‘Ionizing radiation’ might sound like something from a sci-fi movie. However, it is something we experience every day, only we might not know about it.
A little bit scientifically
Ionizing radiation is a type of energy released by atoms in the form of electromagnetic waves or particles. It’s powerful enough to remove tightly bound electrons from atoms, creating ions, hence the name ionizing. It can also be powerful enough to damage DNA structure. Therefore, prolonged exposure to elevated levels of ionizing radiation is linked to various health risks1, including elevated risks of cancer2.
But where is it, really?
Radiation isn’t confined to nuclear power plants or medical X-ray machines; it’s all around us. Naturally occurring radioactive materials are present in the earth’s crust, for example, granite. Also, cosmic rays bombard us from outer space all the time. Most of us will encounter ionizing radiation only as a normal background radiation1 which is always present in the environment. It includes, mentioned cosmic radiation which comes from the sun and stars. However, sometimes we as humans add to this normal background radiation through activities like flying at high altitudes, living in buildings made of certain materials, undergoing medical procedures like CT scans, or having a particular interest in vintage radium clocks and glass.
The importance of monitoring
Monitoring ionizing radiation isn’t just a matter of scientific interest; it’s a good health and safety practice. While radiation has beneficial applications, such as in medical treatments and energy production, its ionizing form can pose significant risks to living organisms. Prolonged or intense exposure can damage biological tissues, leading to health issues like cancer and genetic mutations.1 By keeping tabs on radiation levels, we can manage these risks, ensuring that the benefits of radiation are harnessed safely and effectively.
When it comes to radiation, two key metrics are essential: dose rate and total dose. The dose rate is like the speedometer on a car, telling us how fast we’re “accumulating” radiation at any given moment. In contrast, the total dose is the cumulative amount of radiation absorbed over time, akin to the odometer’s reading. Understanding both helps in assessing exposure and implementing safety measures.
Measuring dose rate and total dose is crucial for several reasons. Firstly, it enables us to evaluate the immediate risk of exposure in a specific environment, guiding us in applying the principles of time, distance, and shielding effectively. Secondly, by tracking the Total dose one can monitor exposure over time, making informed decisions to minimize health risks.
Some typical numbers
On an everyday basis, we use various units and measurements. We know that 77 F (25 C) is a relatively warm room or that 8kg is too much for a typical house cat. But how to know how much radiation is bad if it is something we can’t feel?

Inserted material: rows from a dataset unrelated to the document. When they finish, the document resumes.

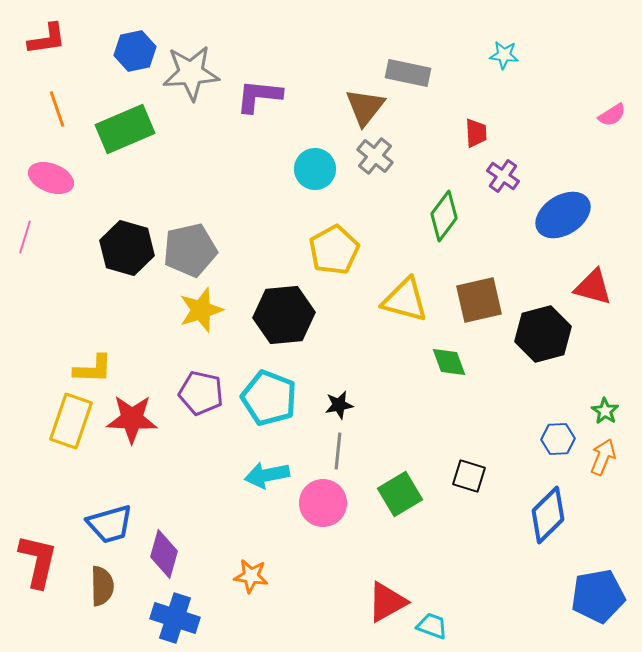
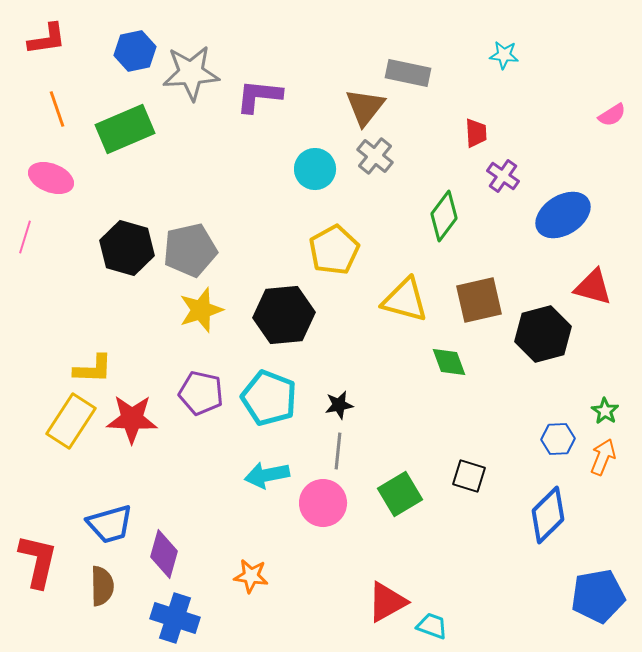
yellow rectangle at (71, 421): rotated 14 degrees clockwise
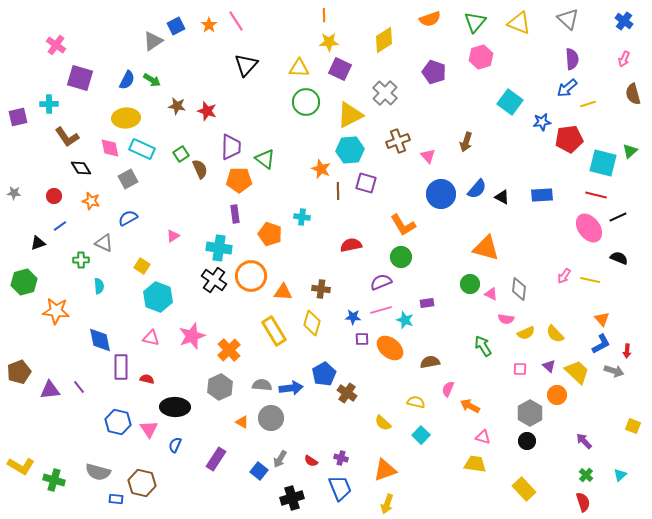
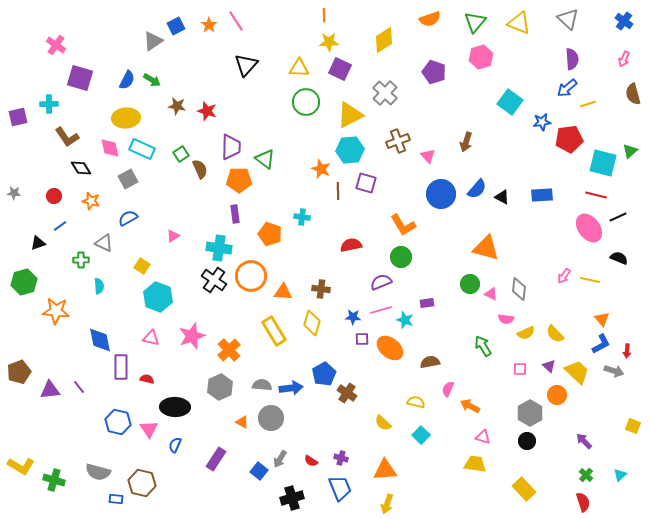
orange triangle at (385, 470): rotated 15 degrees clockwise
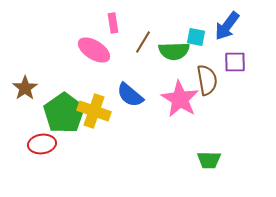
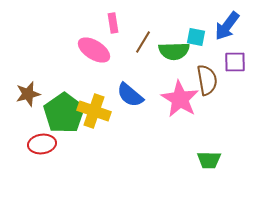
brown star: moved 3 px right, 6 px down; rotated 20 degrees clockwise
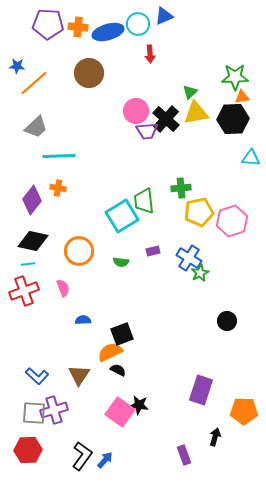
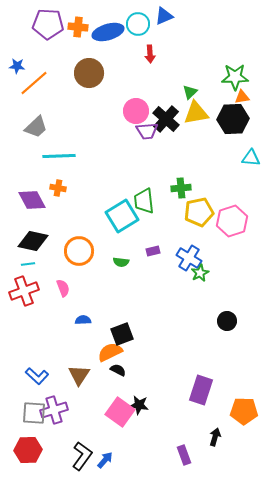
purple diamond at (32, 200): rotated 68 degrees counterclockwise
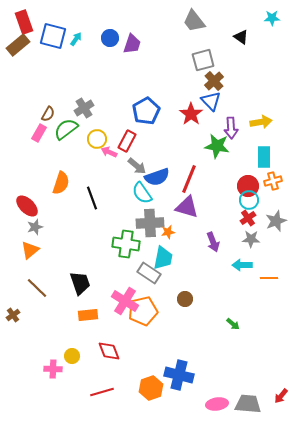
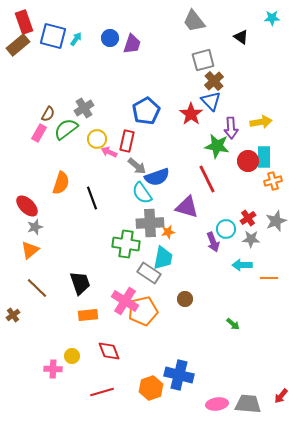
red rectangle at (127, 141): rotated 15 degrees counterclockwise
red line at (189, 179): moved 18 px right; rotated 48 degrees counterclockwise
red circle at (248, 186): moved 25 px up
cyan circle at (249, 200): moved 23 px left, 29 px down
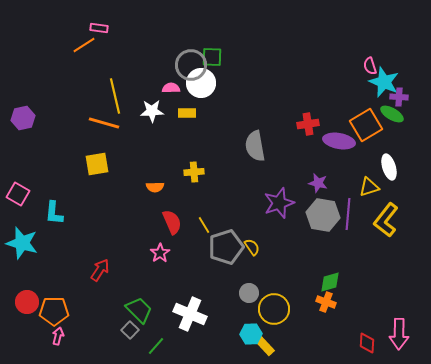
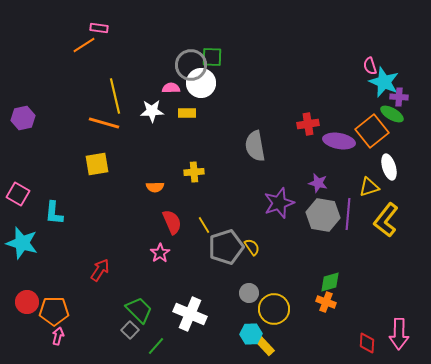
orange square at (366, 125): moved 6 px right, 6 px down; rotated 8 degrees counterclockwise
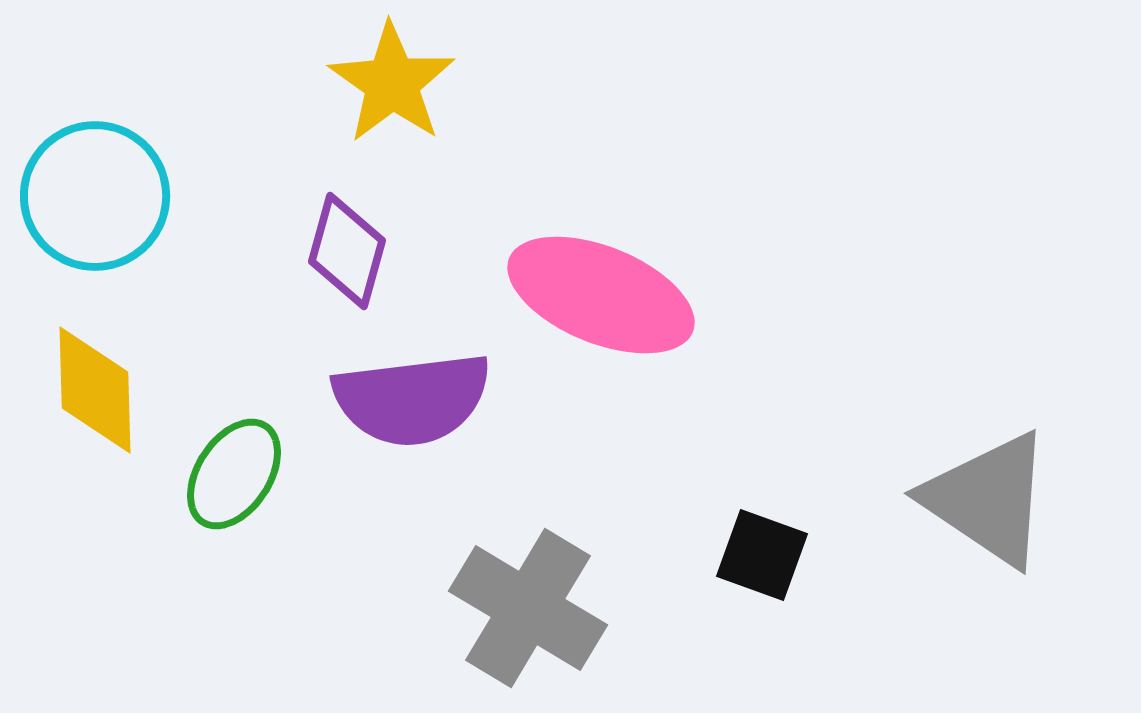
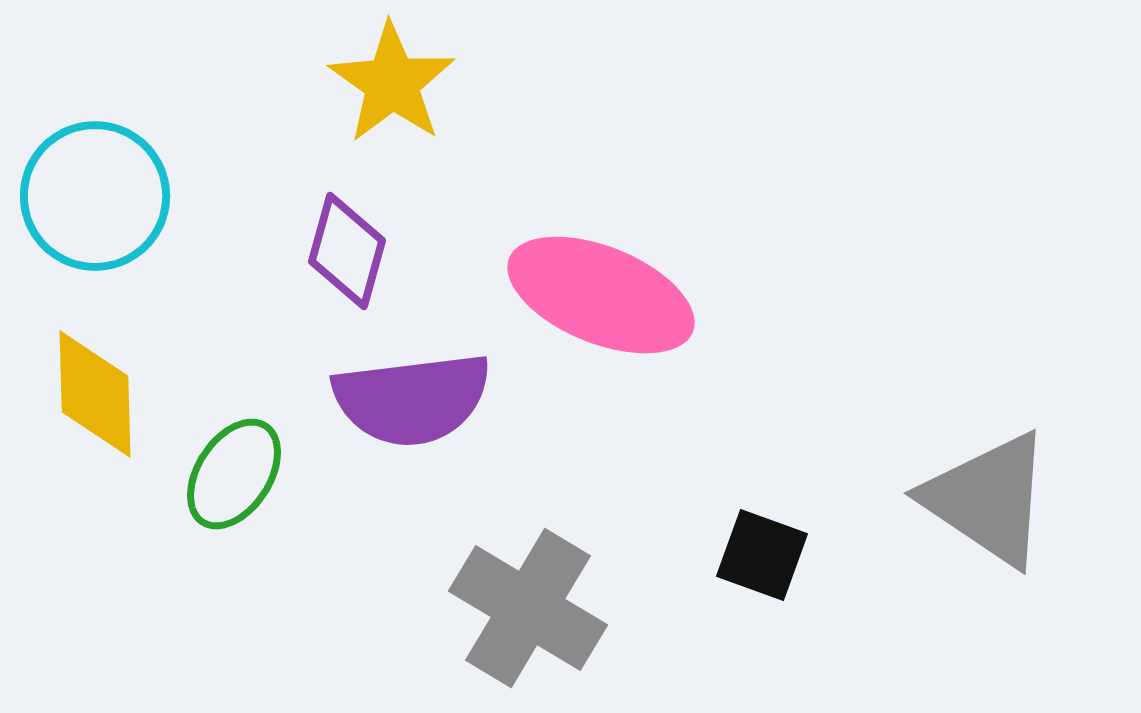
yellow diamond: moved 4 px down
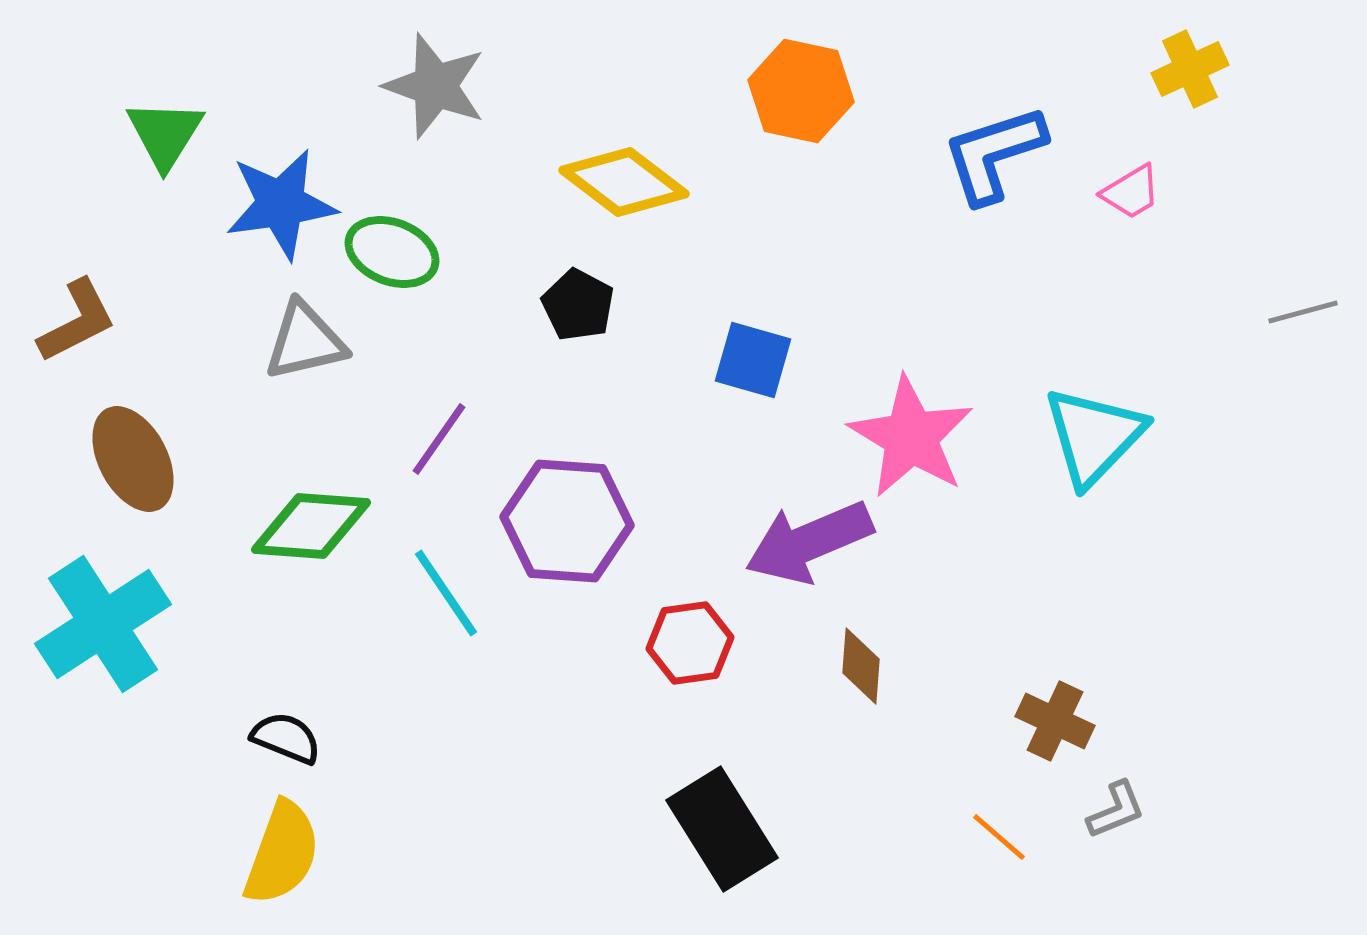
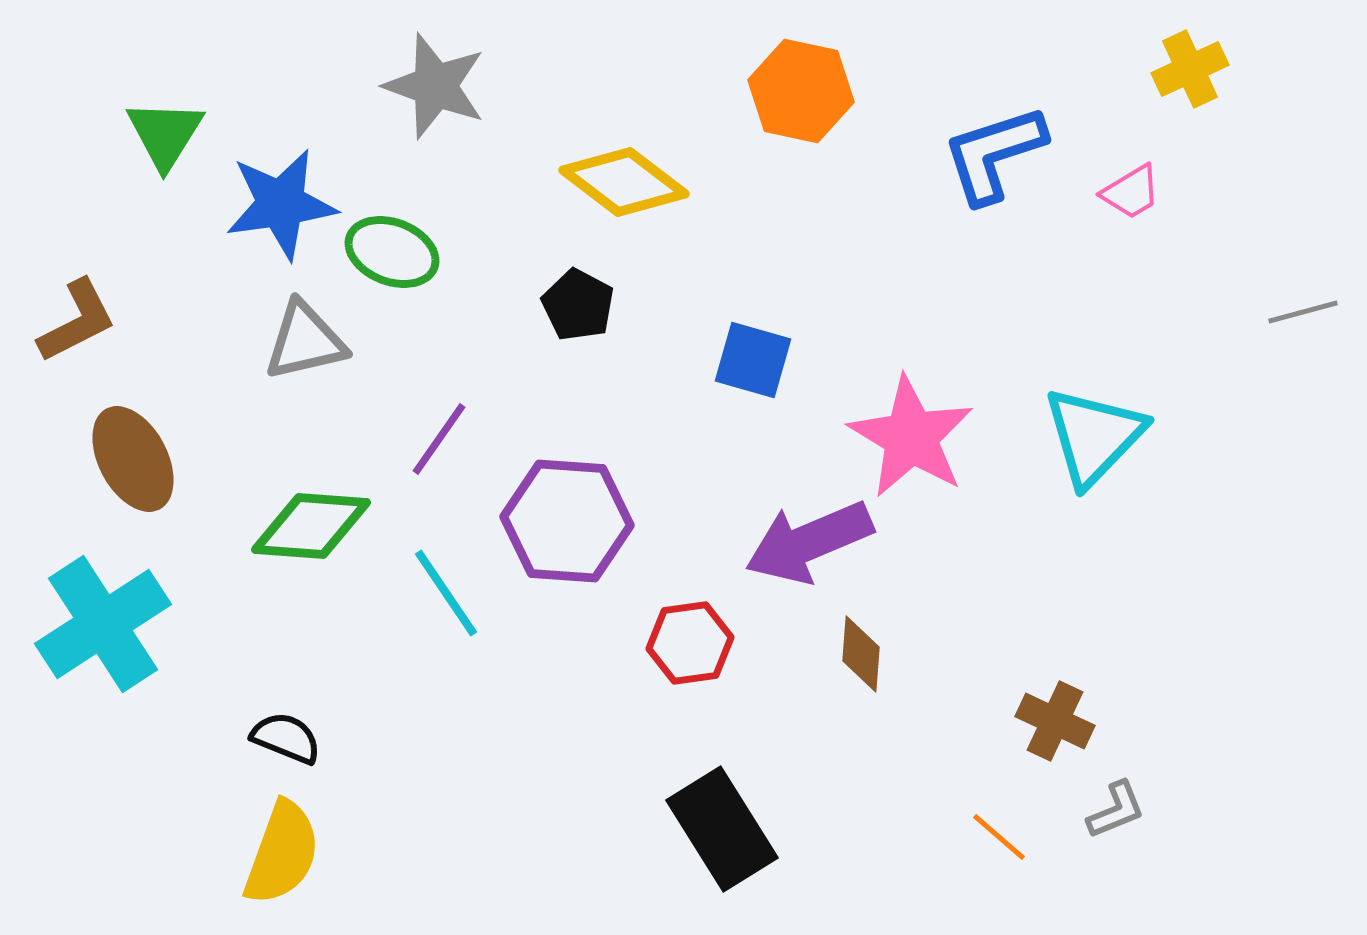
brown diamond: moved 12 px up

The answer is simple- using a Radiation sensor. The impact of ionizing radiation on health can differ based on the radiation’s type and energy, the length of exposure, and which part of the body is exposed. This impact is known as the effective dose, quantified in Sieverts (Sv). A single Sievert represents a substantial amount; therefore, typical radiation doses are measured in milli-Sieverts (mSv) or micro-Sieverts (µSv).
Some interesting facts in numbers for context:
- One chest X-ray will give about 0.05 to 0.1 mSv of radiation dose.3
- The highest observed background levels are around 0.2 µSv/h, or translated to the annual Total dose: 2.5 mSv.3,4,5
- The 100 mSv/year is the occupational limit which must not be exceeded for more than 5 consecutive years as per German government regulations.6
- NASA’s Standards state that individual crewmember’s total career effective radiation dose during spaceflight radiation exposure must be smaller than 600 mSv.7
How can I protect myself?
Protection from ionizing radiation is based on three key principles: time, distance, and shielding.8 Minimizing the time spent near sources of radiation, maximizing the distance from such sources, and utilizing materials that block radiation effectively are all straightforward yet powerful ways to reduce exposure. Awareness and education are the first steps toward effective protection.
Bibliography
- Risks associated with ionizing radiation: Environmental pollution and health, British Medical Bulletin, Academic journal article [URL].
- Cancer Causes and Prevention, Risk Factors, Radiation, NIH-National Cancer Institute [URL].
- Health Effects of Ionising Radiation on People, National Environment Agency of Singapore [URL].
- EURDEP Gamma Dose Rates Advanced Map, Joint Research Centre of the European Commission [URL].
- Radiation Thermometer, CDC – Centers for Disease Control and Prevention [URL].
- Limit values in radiation protection, The Federal Office for Radiation Protection (BfS) of Germany, accessed 23 October 2023 [URL].
- NASA-STD-3001 Technical Brief, accessed 21 March 2024 [URL].
- Ionizing Radiation, Occupational Safety and Health Administration, accessed 21 March 2024 [URL].